*** Opening of Listed records ***
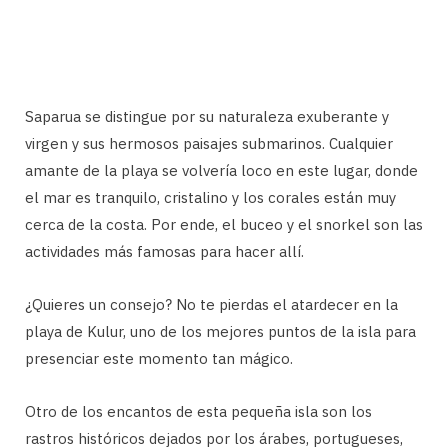
Saparua se distingue por su naturaleza exuberante y
virgen y sus hermosos paisajes submarinos. Cualquier
amante de la playa se volvería loco en este lugar, donde
el mar es tranquilo, cristalino y los corales están muy
cerca de la costa. Por ende, el buceo y el snorkel son las
actividades más famosas para hacer allí.
¿Quieres un consejo? No te pierdas el atardecer en la
playa de Kulur, uno de los mejores puntos de la isla para
presenciar este momento tan mágico.
Otro de los encantos de esta pequeña isla son los
rastros históricos dejados por los árabes, portugueses,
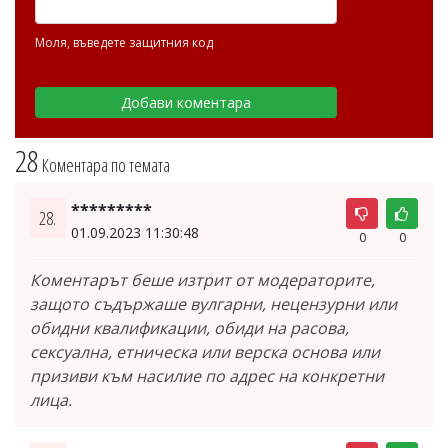
Моля, въведете защитния код
28
Коментара по темата
*********
28.
01.09.2023 11:30:48
0
0
Коментарът беше изтрит от модераторите,
защото съдържаше вулгарни, нецензурни или
обидни квалификации, обиди на расова,
сексуална, етническа или верска основа или
призиви към насилие по адрес на конкретни
лица.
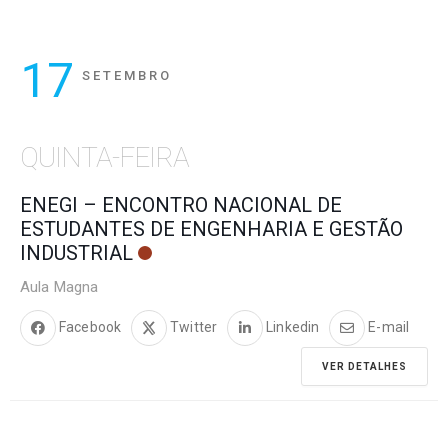
17
SETEMBRO
QUINTA-FEIRA
ENEGI – ENCONTRO NACIONAL DE
ESTUDANTES DE ENGENHARIA E GESTÃO
INDUSTRIAL
Aula Magna
Facebook
Twitter
Linkedin
E-mail
VER DETALHES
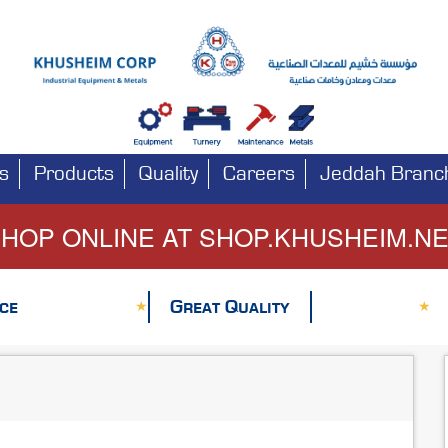
s
Products
Quality
Careers
Jeddah Branc
HOP ONLINE AT SHOP.KHUSHEIM.N
ce
Great Quality
★
★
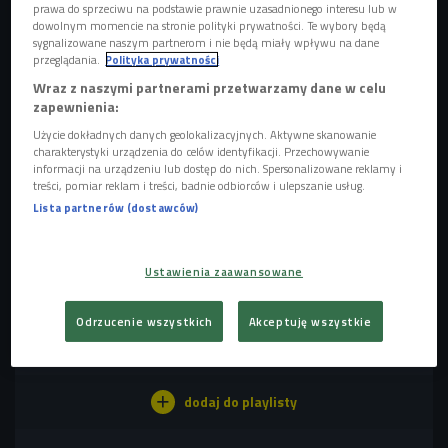
prawa do sprzeciwu na podstawie prawnie uzasadnionego interesu lub w
dowolnym momencie na stronie polityki prywatności. Te wybory będą
sygnalizowane naszym partnerom i nie będą miały wpływu na dane
przeglądania.
Polityka prywatności
Wraz z naszymi partnerami przetwarzamy dane w celu
zapewnienia:
Zdjęcie ilustracyjne
Foto: HQuality/Shutterstock.com
Użycie dokładnych danych geolokalizacyjnych. Aktywne skanowanie
Rozgrywka polega na nabywaniu i sprzedaży wirtualnych
charakterystyki urządzenia do celów identyfikacji. Przechowywanie
nieruchomości odpowiadających tym prawdziwym,
informacji na urządzeniu lub dostęp do nich. Spersonalizowane reklamy i
treści, pomiar reklam i treści, badnie odbiorców i ulepszanie usług.
osadzonym na mapie współczesnych miast. W Polsce
Lista partnerów (dostawców)
kupować i sprzedawać można nieruchomości w Warszawie,
Gdańsku, Katowicach, Wrocławiu, Krakowie i Poznaniu.
Ustawienia zaawansowane
POSŁUCHAJ
O grze "Landlord Go" opowiadają jej twórcy (Pierwsze
Odrzucenie wszystkich
Akceptuję wszystkie
słyszę/Czwórka)
03:07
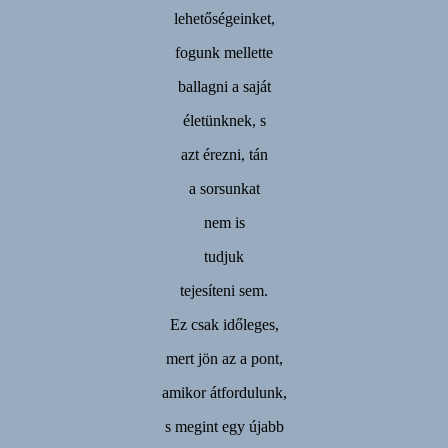
lehetőségeinket,
fogunk mellette
ballagni a saját
életünknek, s
azt érezni, tán
a sorsunkat
nem is
tudjuk
tejesíteni sem.
Ez csak időleges,
mert jön az a pont,
amikor átfordulunk,
s megint egy újabb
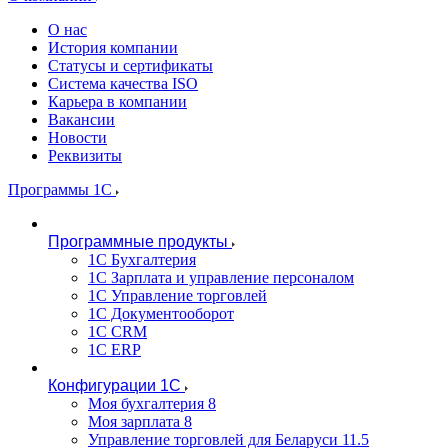
О нас
История компании
Статусы и сертификаты
Система качества ISO
Карьера в компании
Вакансии
Новости
Реквизиты
Программы 1С
Программные продукты
1С Бухгалтерия
1С Зарплата и управление персоналом
1С Управление торговлей
1С Документооборот
1С CRM
1С ERP
Конфигурации 1С
Моя бухгалтерия 8
Моя зарплата 8
Управление торговлей для Беларуси 11.5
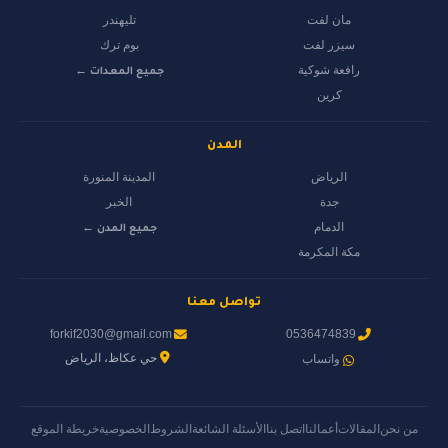
مان لفت
تليهندر
سيزر لفت
بوم ترك
رافعة شوكية
جميع المعدات ←
كرين
المدن
الرياض
المدينة المنورة
جدة
الخبر
الدمام
جميع المدن ←
مكة المكرمة
تواصل معنا
forkif2030@gmail.com
0536474839
حي عكاظ، الرياض
واتساب
من نحن
المقالات
أعمالنا
اتصل بنا
الأسئلة الشائعة
الشروط
الخصوصية
خريطة الموقع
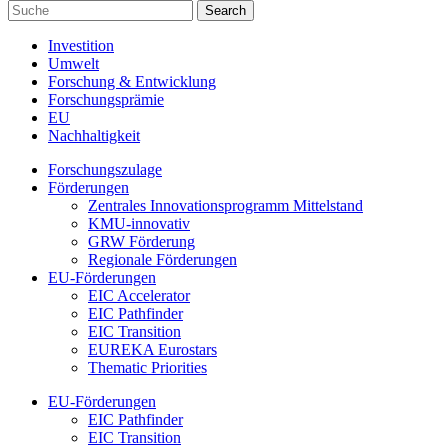
Investition
Umwelt
Forschung & Entwicklung
Forschungsprämie
EU
Nachhaltigkeit
Forschungszulage
Förderungen
Zentrales Innovationsprogramm Mittelstand
KMU-innovativ
GRW Förderung
Regionale Förderungen
EU-Förderungen
EIC Accelerator
EIC Pathfinder
EIC Transition
EUREKA Eurostars
Thematic Priorities
EU-Förderungen
EIC Pathfinder
EIC Transition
*** Close of Listed records ***
▸ What to work on
Please transcribe the listing exactly as it stands, but omit its pictures.

▸ Finished task
Saparua se distingue por su naturaleza exuberante y
virgen y sus hermosos paisajes submarinos. Cualquier
amante de la playa se volvería loco en este lugar, donde
el mar es tranquilo, cristalino y los corales están muy
cerca de la costa. Por ende, el buceo y el snorkel son las
actividades más famosas para hacer allí.
¿Quieres un consejo? No te pierdas el atardecer en la
playa de Kulur, uno de los mejores puntos de la isla para
presenciar este momento tan mágico.
Otro de los encantos de esta pequeña isla son los
rastros históricos dejados por los árabes, portugueses,
Моля, въведете защитния код
28
Коментара по темата
*********
28.
01.09.2023 11:30:48
0
0
Коментарът беше изтрит от модераторите,
защото съдържаше вулгарни, нецензурни или
обидни квалификации, обиди на расова,
сексуална, етническа или верска основа или
призиви към насилие по адрес на конкретни
лица.
17
SETEMBRO
QUINTA-FEIRA
ENEGI – ENCONTRO NACIONAL DE
ESTUDANTES DE ENGENHARIA E GESTÃO
INDUSTRIAL
Aula Magna
Facebook
Twitter
Linkedin
E-mail
VER DETALHES
s
Products
Quality
Careers
Jeddah Branc
HOP ONLINE AT SHOP.KHUSHEIM.N
ce
Great Quality
★
★
prawa do sprzeciwu na podstawie prawnie uzasadnionego interesu lub w
dowolnym momencie na stronie polityki prywatności. Te wybory będą
sygnalizowane naszym partnerom i nie będą miały wpływu na dane
przeglądania.
Polityka prywatności
Wraz z naszymi partnerami przetwarzamy dane w celu
zapewnienia:
Zdjęcie ilustracyjne
Foto: HQuality/Shutterstock.com
Użycie dokładnych danych geolokalizacyjnych. Aktywne skanowanie
Rozgrywka polega na nabywaniu i sprzedaży wirtualnych
charakterystyki urządzenia do celów identyfikacji. Przechowywanie
nieruchomości odpowiadających tym prawdziwym,
informacji na urządzeniu lub dostęp do nich. Spersonalizowane reklamy i
treści, pomiar reklam i treści, badnie odbiorców i ulepszanie usług.
osadzonym na mapie współczesnych miast. W Polsce
Lista partnerów (dostawców)
kupować i sprzedawać można nieruchomości w Warszawie,
Gdańsku, Katowicach, Wrocławiu, Krakowie i Poznaniu.
Ustawienia zaawansowane
POSŁUCHAJ
O grze "Landlord Go" opowiadają jej twórcy (Pierwsze
Odrzucenie wszystkich
Akceptuję wszystkie
słyszę/Czwórka)
03:07
lehetőségeinket,
fogunk mellette
ballagni a saját
életünknek, s
azt érezni, tán
a sorsunkat
nem is
tudjuk
tejesíteni sem.
Ez csak időleges,
mert jön az a pont,
amikor átfordulunk,
s megint egy újabb
О нас
История компании
Статусы и сертификаты
Система качества ISO
Карьера в компании
Вакансии
Новости
Реквизиты
Программы 1С
Программные продукты
1С Бухгалтерия
1С Зарплата и управление персоналом
1С Управление торговлей
1С Документооборот
1С CRM
1С ERP
Конфигурации 1С
Моя бухгалтерия 8
Моя зарплата 8
Управление торговлей для Беларуси 11.5
مان لفت
تليهندر
سيزر لفت
بوم ترك
رافعة شوكية
جميع المعدات ←
كرين
المدن
الرياض
المدينة المنورة
جدة
الخبر
الدمام
جميع المدن ←
مكة المكرمة
تواصل معنا
forkif2030@gmail.com
0536474839
حي عكاظ، الرياض
واتساب
من نحن
المقالات
أعمالنا
اتصل بنا
الأسئلة الشائعة
الشروط
الخصوصية
خريطة الموقع
Investition
Umwelt
Forschung & Entwicklung
Forschungsprämie
EU
Nachhaltigkeit
Forschungszulage
Förderungen
Zentrales Innovationsprogramm Mittelstand
KMU-innovativ
GRW Förderung
Regionale Förderungen
EU-Förderungen
EIC Accelerator
EIC Pathfinder
EIC Transition
EUREKA Eurostars
Thematic Priorities
EU-Förderungen
EIC Pathfinder
EIC Transition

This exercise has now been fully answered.